What to produce — Within the entries below, the lines from the one with "نكتفي بالصورة، هل" through the one with "على كرسي منخور." are to be set down exactly, both ends kept.

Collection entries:

──────

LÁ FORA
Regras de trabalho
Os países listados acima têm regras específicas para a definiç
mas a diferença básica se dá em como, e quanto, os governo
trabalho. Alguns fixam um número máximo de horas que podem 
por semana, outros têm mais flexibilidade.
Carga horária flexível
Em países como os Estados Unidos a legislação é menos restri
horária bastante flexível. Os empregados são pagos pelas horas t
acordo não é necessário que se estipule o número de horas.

──────

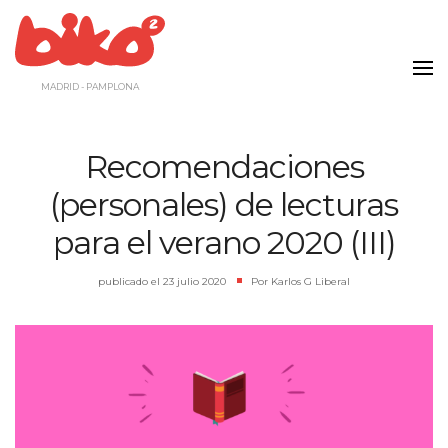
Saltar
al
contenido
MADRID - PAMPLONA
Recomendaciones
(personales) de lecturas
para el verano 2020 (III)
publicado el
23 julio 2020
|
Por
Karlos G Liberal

──────

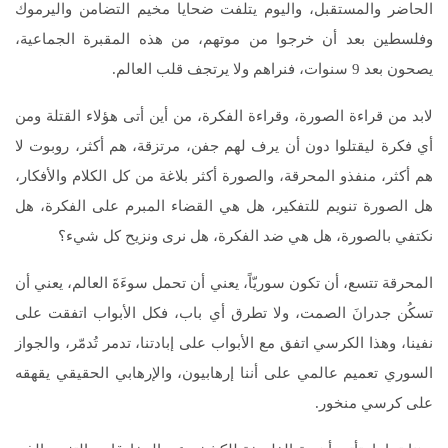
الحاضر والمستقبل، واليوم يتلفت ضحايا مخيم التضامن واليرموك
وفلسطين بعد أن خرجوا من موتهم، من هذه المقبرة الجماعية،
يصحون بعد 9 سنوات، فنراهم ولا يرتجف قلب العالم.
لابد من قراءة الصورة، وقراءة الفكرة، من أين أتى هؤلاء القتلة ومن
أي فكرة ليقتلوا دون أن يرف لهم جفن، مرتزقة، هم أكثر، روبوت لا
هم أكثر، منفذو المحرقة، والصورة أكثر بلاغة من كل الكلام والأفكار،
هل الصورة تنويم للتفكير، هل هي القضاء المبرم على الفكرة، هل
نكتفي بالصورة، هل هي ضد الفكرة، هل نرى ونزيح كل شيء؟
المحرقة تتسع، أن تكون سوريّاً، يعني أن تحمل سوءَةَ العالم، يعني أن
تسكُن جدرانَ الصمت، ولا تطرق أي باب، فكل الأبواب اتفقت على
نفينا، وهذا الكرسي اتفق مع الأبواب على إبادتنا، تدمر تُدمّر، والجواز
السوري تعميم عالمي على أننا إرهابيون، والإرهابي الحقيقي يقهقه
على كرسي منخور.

──────

Response box —
نكتفي بالصورة، هل هي ضد الفكرة، هل نرى ونزيح كل شيء؟
المحرقة تتسع، أن تكون سوريّاً، يعني أن تحمل سوءَةَ العالم، يعني أن
تسكُن جدرانَ الصمت، ولا تطرق أي باب، فكل الأبواب اتفقت على
نفينا، وهذا الكرسي اتفق مع الأبواب على إبادتنا، تدمر تُدمّر، والجواز
السوري تعميم عالمي على أننا إرهابيون، والإرهابي الحقيقي يقهقه
على كرسي منخور.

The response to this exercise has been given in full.